The 112-unit, three-story apartment complex prominently perched at the west entrance to Port Jefferson Village, with a bird’s-eye view of Port Jefferson Harbor, got its last, most important feature Jan. 18: tenants.

Tritec Real Estate Company broke ground on the former site of the Heritage Inn motel in June 2016, and last week a  small group of renters began moving into their new homes. Five apartments were fully moved in by the end of the day Jan. 18, and more tenants have been moving in incrementally every day. Onsite Community Manager Phil Chiovitti, whose permanent office will be on the first floor of The Shipyard, said the incremental strategy is to avoid elevator gridlock. Chiovitti said so far, about 46 percent of the units have been preleased, and Tritec’s goal is to have the remaining units inhabited by summer.

“It’s nice to have the building start to come alive a little bit,” said Chris Kelly, Tritec’s director of marketing, who has been a regular fixture at the formerly under-construction building.

As part of Tritec’s financial assistance agreement reached with the Suffolk County Industrial Development Agency, an organization tasked with helping to fund projects that will attract business and improve economic conditions within its area, smaller payments in lieu of property taxes will be made to the village by Tritec for 15 years. The agreement has created tension with some longtime homeowners in the village concerned about more neighbors using village streets and services without contributing to the tax base. Others have expressed varying levels of outrage over the sheer size of the building.

“The natural beauty of its harbor and surrounding hills make it one of the loveliest spots on the North Shore of Long Island,” village resident Karleen Erhardt wrote in one 2017 letter to the editor of  The Port Times Record. “It is no wonder that visitors come here year-round to escape the blur of boxy, vinyl-sided suburbia that now characterizes much of Long Island. The Shipyard has done irreparable damage to the character of Port Jefferson Village. All that we residents can do now is wait for the inevitable traffic congestion in and around our town that can only make life here worse.”

Jordan and Alejandra Kaplan were the first tenants to officially move into the building. The couple owned a home in Ridge for 40 years, and after spending about six months living in the basement at one of their children’s homes, waiting for their new dream apartment to be ready to move in, were excited to be at the front of the line last week.

“We had a very large house and for the two of us — it was three floors — it was enormous,” Alejandra Kaplan said. “We said we need to change our lifestyle, and this is definitely what we wanted to do. Everything is right here, you just have to go downstairs and you have everything at your fingertips, and we’re very happy about that.”

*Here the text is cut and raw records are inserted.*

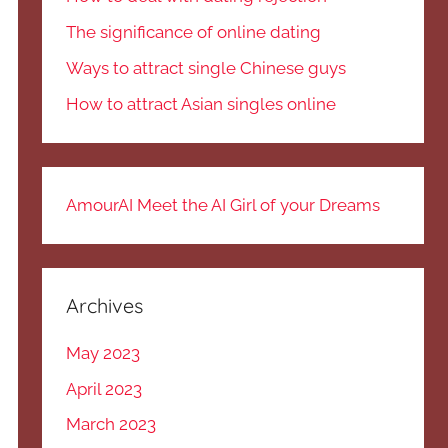
The significance of online dating
Ways to attract single Chinese guys
How to attract Asian singles online
AmourAI Meet the AI Girl of your Dreams
Archives
May 2023
April 2023
March 2023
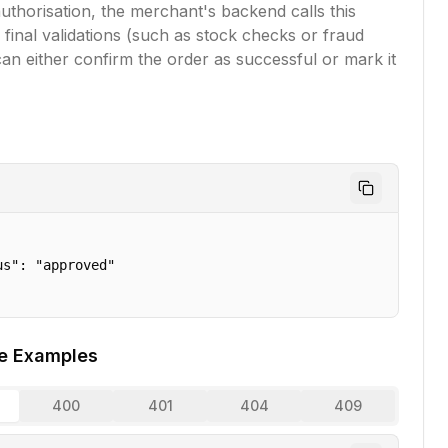
uthorisation, the merchant's backend calls this
 final validations (such as stock checks or fraud
an either confirm the order as successful or mark it
s": "approved"

e Examples
400
401
404
409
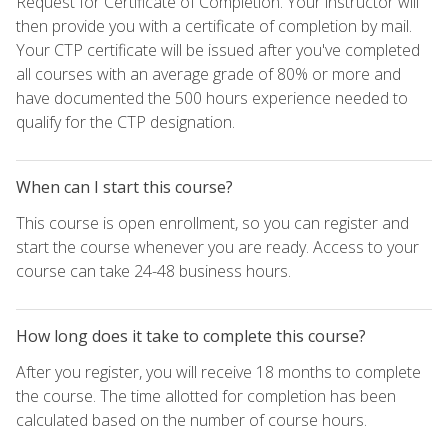
Request for Certificate of Completion. Your instructor will
then provide you with a certificate of completion by mail.
Your CTP certificate will be issued after you've completed
all courses with an average grade of 80% or more and
have documented the 500 hours experience needed to
qualify for the CTP designation.
When can I start this course?
This course is open enrollment, so you can register and
start the course whenever you are ready. Access to your
course can take 24-48 business hours.
How long does it take to complete this course?
After you register, you will receive 18 months to complete
the course. The time allotted for completion has been
calculated based on the number of course hours.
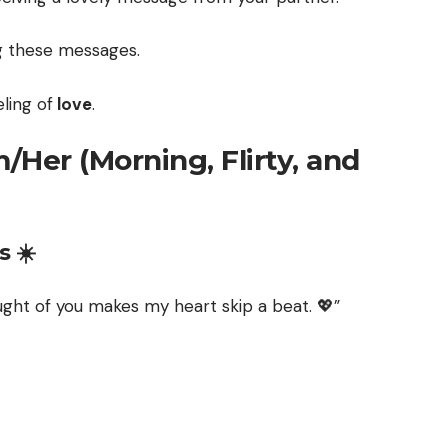
g these messages.
eling of
love
.
Her (Morning, Flirty, and
 ☀️
ght of you makes my heart skip a beat. 💖”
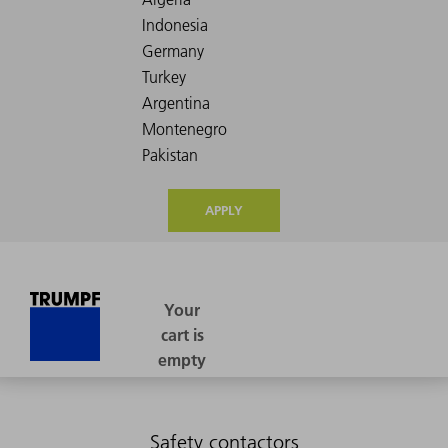
APPLY
Safety contactors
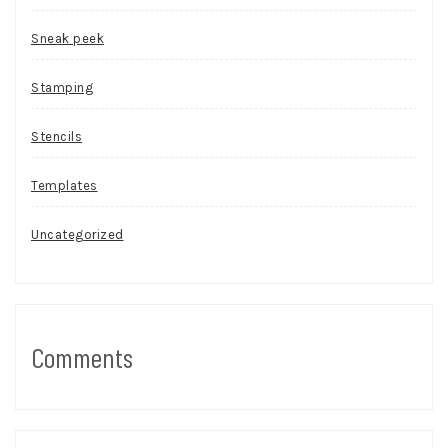
Sneak peek
Stamping
Stencils
Templates
Uncategorized
Comments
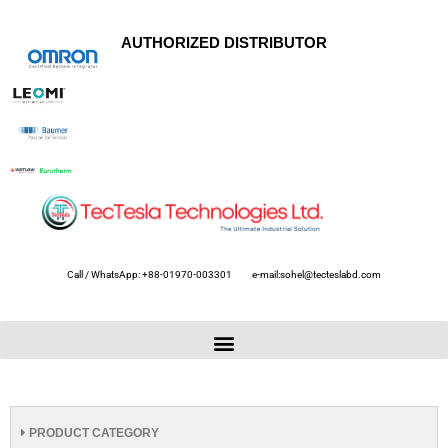
AUTHORIZED DISTRIBUTOR
Call / WhatsApp: +88-01970-003301
e-mail:sohel@tecteslabd.com
PRODUCT CATEGORY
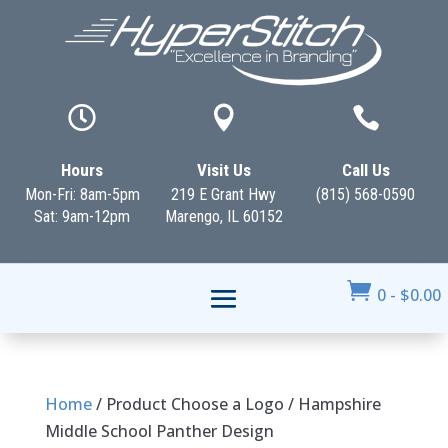



Hours
Visit Us
Call Us
Mon-Fri: 8am-5pm
219 E Grant Hwy
(815) 568-0590
Sat: 9am-12pm
Marengo, IL 60152

0
-
$
0.00
Home
/ Product Choose a Logo / Hampshire
Middle School Panther Design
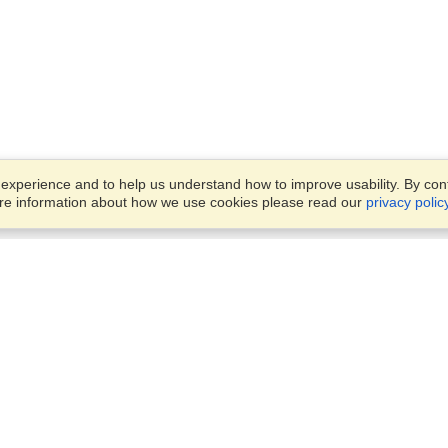
xperience and to help us understand how to improve usability. By conti
ore information about how we use cookies please read our
privacy polic
Account
Offices
Finish an Application
Manage My Applicants
24 Tufton Street,
Manage My Orders
London, SW1P 3RB
View on Map
Monday — Friday
VisaHQ for Business
9:00 am - 5:30 pm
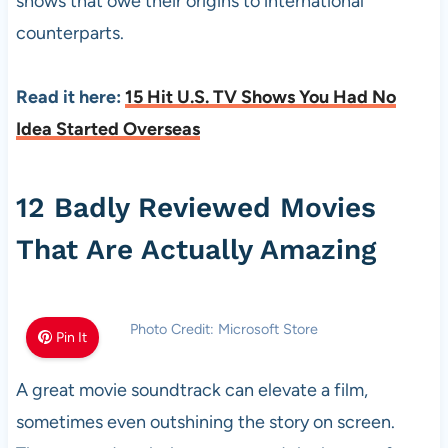
shows that owe their origins to international
counterparts.
Read it here:
15 Hit U.S. TV Shows You Had No
Idea Started Overseas
12 Badly Reviewed Movies
That Are Actually Amazing
Photo Credit: Microsoft Store
Pin It
A great movie soundtrack can elevate a film,
sometimes even outshining the story on screen.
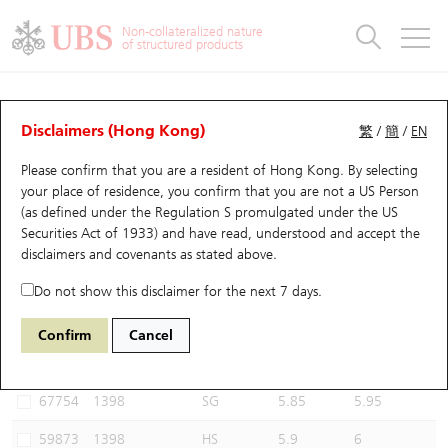
Warrants & CBBCs Statistics
Stock Connect Money Flow
Warrants Analyzer
Market Statistics
CBBCs Analyzer
Education
Warrants
CBBCs
Non-collateralized nature
of structured products
Warrants Search
Performance
CBBCs Chart Search
Performance
Top10 Turnover
Stock Connect Money Flow
Top10 Turnover
Warrants and CBBCs FAQ
CBBCs Analyzer
UBS Warrants List
Outstanding Quantity
Outstanding Quantity
Top10 Gainers / Losers
Underlying Analyzer
Holdings
CBBCs Quick Search
Disclaimers (Hong Kong)
繁
/
簡
/
EN
Performance
Outstanding Quantity
Comparison
Please confirm that you are a resident of Hong Kong. By selecting
New UBS Warrants
Comparison
CBBCs Search
Comparison
Top10 Turnover Distribution
Top 20 Active Stocks
Show All
your place of residence, you confirm that you are not a US Person
(as defined under the Regulation S promulgated under the US
Expiring UBS Warrants
CBBCs Outstanding Distribution
10 Days Turnover
HSI Constituent Stocks
64325 UB
Bull
Securities Act of 1933) and have read, understood and accept
the
1398 ICBC
disclaimers and covenants
as stated above.
Warrants Settlement Price
Stock CBBC Matrix
Money Flow
HSCEI Constituent Stocks
Do not show this disclaimer for the next 7 days.
Warrants Analyzer
New UBS CBBCs
Outstanding Quantity
HSTECH Constituent Stocks
Select CBBCs to compare *You can select up to
three
CBBCs
Confirm
Cancel
Code
Underlying
Issuer
Strike
Call Level
Warrants Calculator
Residual Value of CBBCs
Top 30 Average Implied Volatility
Underlying Short Sell
67754
1398
SG
5.85
5.95
Implied Volatility Comparison
Expiring UBS CBBCs
Result Announcement & Economic Calendar
59873
1398
HS
5.9
6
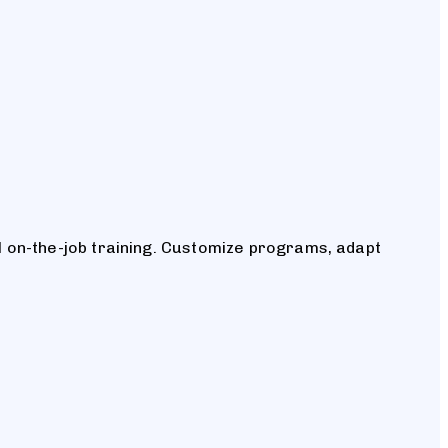
 on-the-job training. Customize programs, adapt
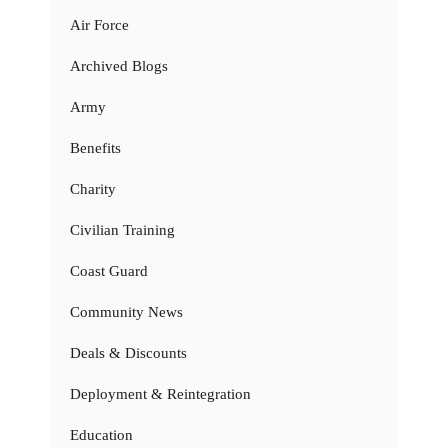
Air Force
Archived Blogs
Army
Benefits
Charity
Civilian Training
Coast Guard
Community News
Deals & Discounts
Deployment & Reintegration
Education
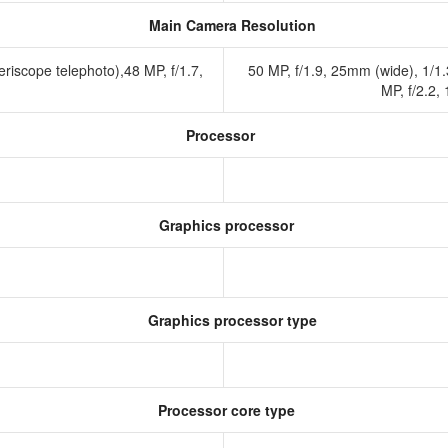
Main Camera Resolution
riscope telephoto),48 MP, f/1.7,
50 MP, f/1.9, 25mm (wide), 1/1.
MP, f/2.2,
Processor
Graphics processor
Graphics processor type
Processor core type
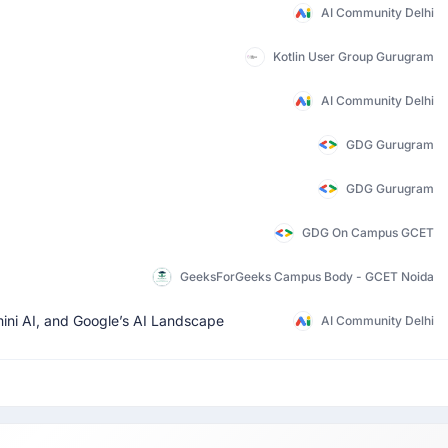
AI Community Delhi
Kotlin User Group Gurugram
AI Community Delhi
GDG Gurugram
GDG Gurugram
GDG On Campus GCET
GeeksForGeeks Campus Body - GCET Noida
mini AI, and Google’s AI Landscape
AI Community Delhi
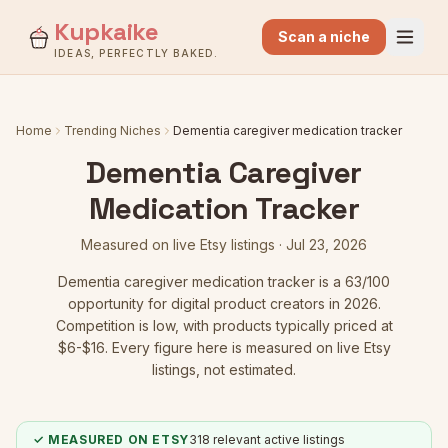
Kupkaike
Scan a niche
IDEAS, PERFECTLY BAKED.
Home
Trending Niches
Dementia caregiver medication tracker
Dementia Caregiver
Medication Tracker
Measured on live Etsy listings ·
Jul 23, 2026
Dementia caregiver medication tracker
is a
63
/100
opportunity for digital product creators in 2026.
Competition is low
, with products typically priced at
$6-$16.
Every figure here is measured on live Etsy
listings, not estimated.
✓ MEASURED ON ETSY
318
relevant active listings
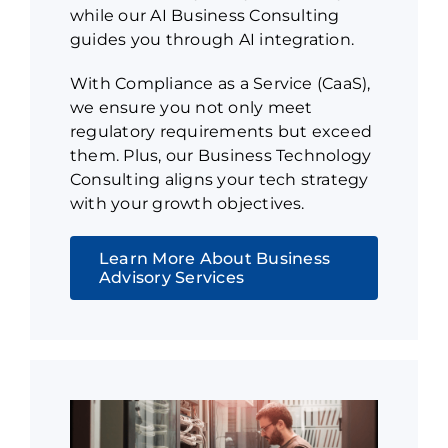
while our AI Business Consulting
guides you through AI integration.
With Compliance as a Service (CaaS),
we ensure you not only meet
regulatory requirements but exceed
them. Plus, our Business Technology
Consulting aligns your tech strategy
with your growth objectives.
Learn More About Business
Advisory Services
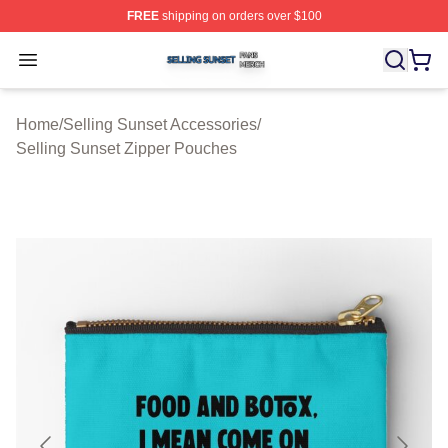
FREE
shipping on orders over $100
Selling Sunset Shop ⚡️ Officially Licensed Selling Suns
Open menu
Home
/
Selling Sunset Accessories
/
Selling Sunset Zipper Pouches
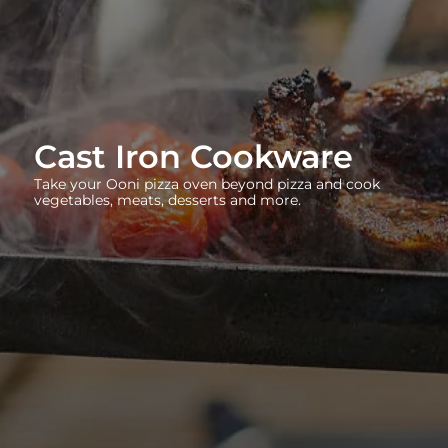
Cast Iron Cookware
Take your Ooni pizza oven beyond pizza and cook
vegetables, meats, desserts and more.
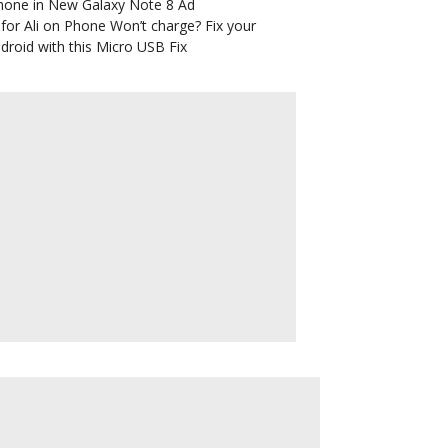
hone in New Galaxy Note 8 Ad
for Ali
on
Phone Won’t charge? Fix your
droid with this Micro USB Fix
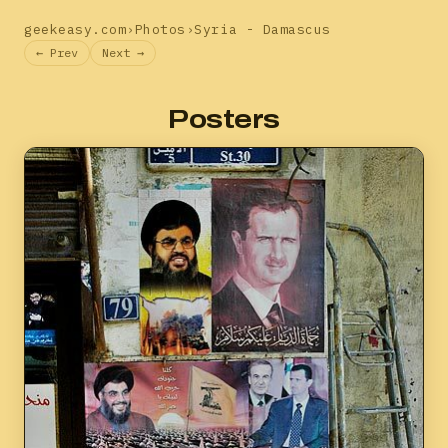
geekeasy.com
›
Photos
›
Syria - Damascus
← Prev
Next →
Posters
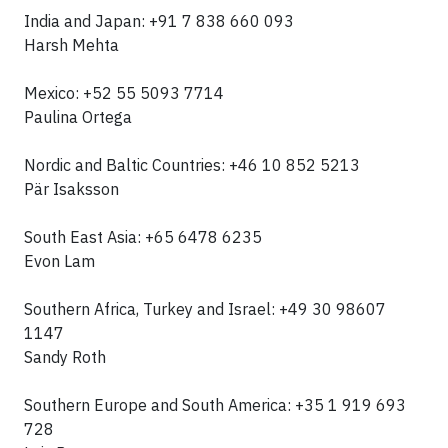
India and Japan: +91 7 838 660 093
Harsh Mehta
Mexico: +52 55 5093 7714
Paulina Ortega
Nordic and Baltic Countries: +46 10 852 5213
Pär Isaksson
South East Asia: +65 6478 6235
Evon Lam
Southern Africa, Turkey and Israel: +49 30 98607
1147
Sandy Roth
Southern Europe and South America: +35 1 919 693
728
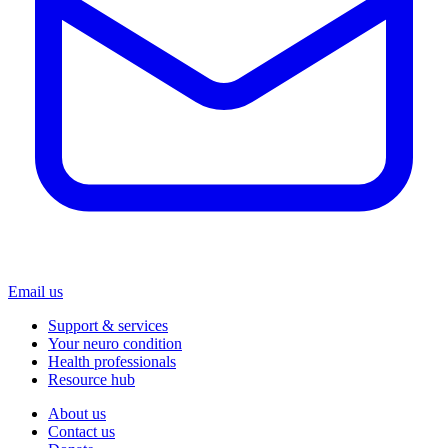
Email us
Support & services
Your neuro condition
Health professionals
Resource hub
About us
Contact us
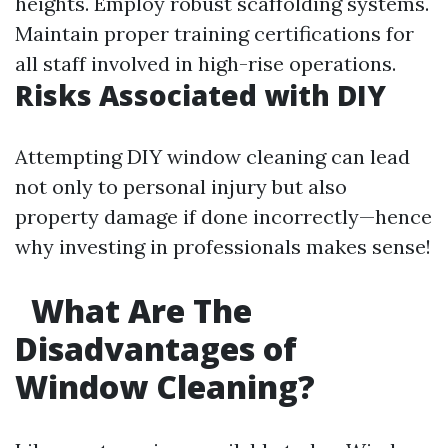
heights. Employ robust scaffolding systems.
Maintain proper training certifications for
all staff involved in high-rise operations.
Risks Associated with DIY
Attempting DIY window cleaning can lead
not only to personal injury but also
property damage if done incorrectly—hence
why investing in professionals makes sense!
What Are The
Disadvantages of
Window Cleaning?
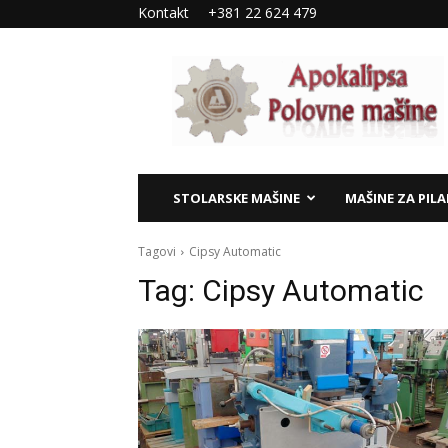
Kontakt
+381 22 624 479
Apokalipsa
–
polovne
mašine
STOLARSKE MAŠINE
MAŠINE ZA PIL
Tagovi
Cipsy Automatic
Tag:
Cipsy Automatic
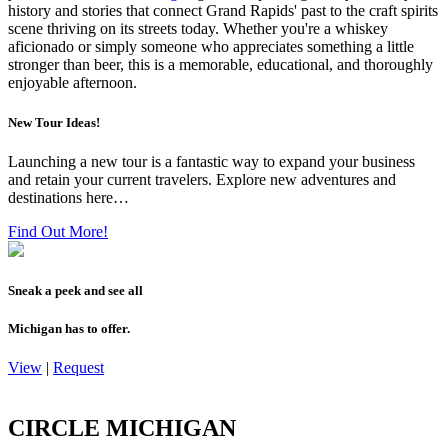
history and stories that connect Grand Rapids' past to the craft spirits
scene thriving on its streets today. Whether you're a whiskey
aficionado or simply someone who appreciates something a little
stronger than beer, this is a memorable, educational, and thoroughly
enjoyable afternoon.
New Tour Ideas!
Launching a new tour is a fantastic way to expand your business
and retain your current travelers. Explore new adventures and
destinations here…
Find Out More!
Sneak a peek and see all
Michigan has to offer.
View
|
Request
CIRCLE MICHIGAN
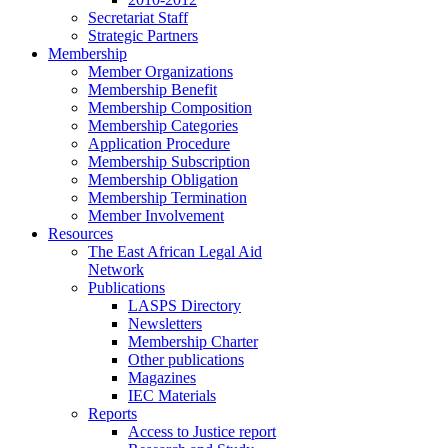
Secretariat Staff
Strategic Partners
Membership
Member Organizations
Membership Benefit
Membership Composition
Membership Categories
Application Procedure
Membership Subscription
Membership Obligation
Membership Termination
Member Involvement
Resources
The East African Legal Aid
Network
Publications
LASPS Directory
Newsletters
Membership Charter
Other publications
Magazines
IEC Materials
Reports
Access to Justice report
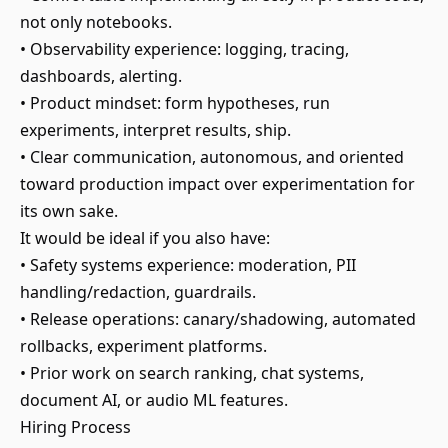
not only notebooks.
• Observability experience: logging, tracing,
dashboards, alerting.
• Product mindset: form hypotheses, run
experiments, interpret results, ship.
• Clear communication, autonomous, and oriented
toward production impact over experimentation for
its own sake.
It would be ideal if you also have:
• Safety systems experience: moderation, PII
handling/redaction, guardrails.
• Release operations: canary/shadowing, automated
rollbacks, experiment platforms.
• Prior work on search ranking, chat systems,
document AI, or audio ML features.
Hiring Process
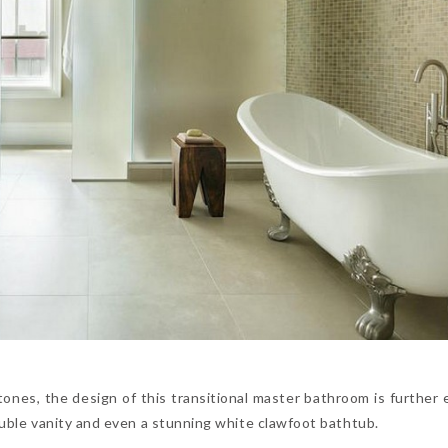
tones, the design of this transitional master bathroom is further
double vanity and even a stunning white clawfoot bathtub.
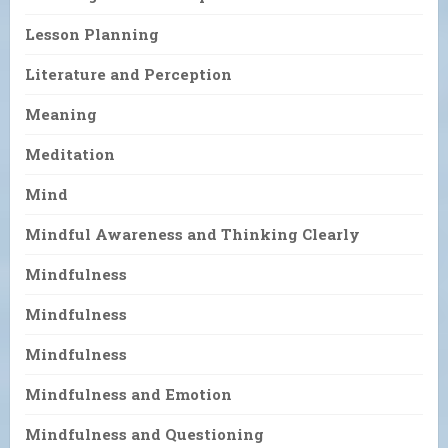
Lesson Planning
Literature and Perception
Meaning
Meditation
Mind
Mindful Awareness and Thinking Clearly
Mindfulness
Mindfulness
Mindfulness
Mindfulness and Emotion
Mindfulness and Questioning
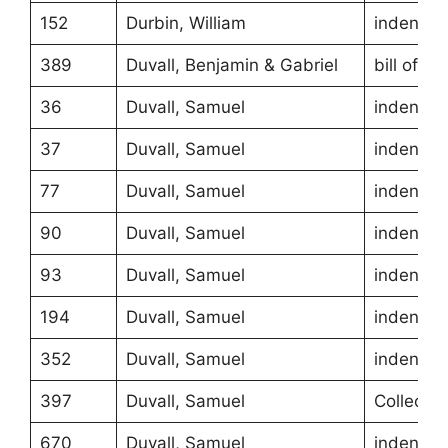
152
Durbin, William
indentur
389
Duvall, Benjamin & Gabriel
bill of sa
36
Duvall, Samuel
indentur
37
Duvall, Samuel
indentur
77
Duvall, Samuel
indentur
90
Duvall, Samuel
indentur
93
Duvall, Samuel
indentur
194
Duvall, Samuel
indentur
352
Duvall, Samuel
indentur
397
Duvall, Samuel
Collecto
670
Duvall, Samuel
indentur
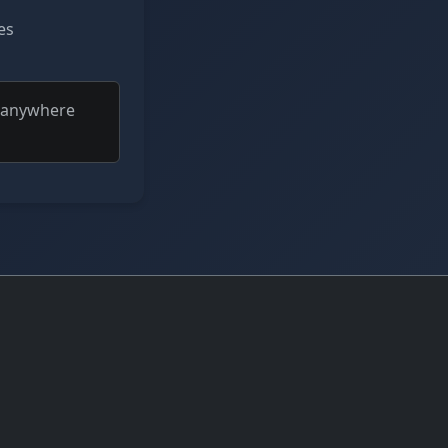
es
t anywhere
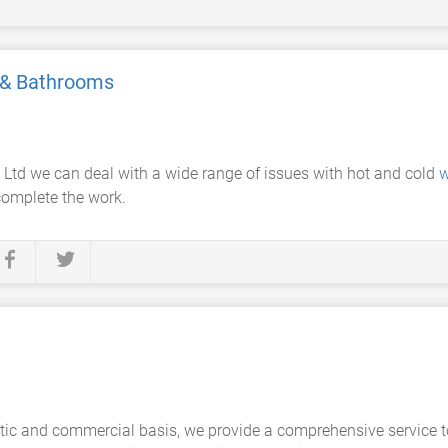
 & Bathrooms
Ltd we can deal with a wide range of issues with hot and cold
w
complete the work.
c and commercial basis, we provide a comprehensive service to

She and her husband cited relief from yard work and snow shoveling; proximity to the ferry, which allows them a convenient option to visit casinos in Connecticut or one of their children who lives in Vermont; and the long list of amenities and attractions both inside the building and within the village, as major factors in their decision to downsize. The couple said they’ve long been fans of the goings-on at Theatre Three and the Village Center, and have more than a couple of favorite restaurants in the village.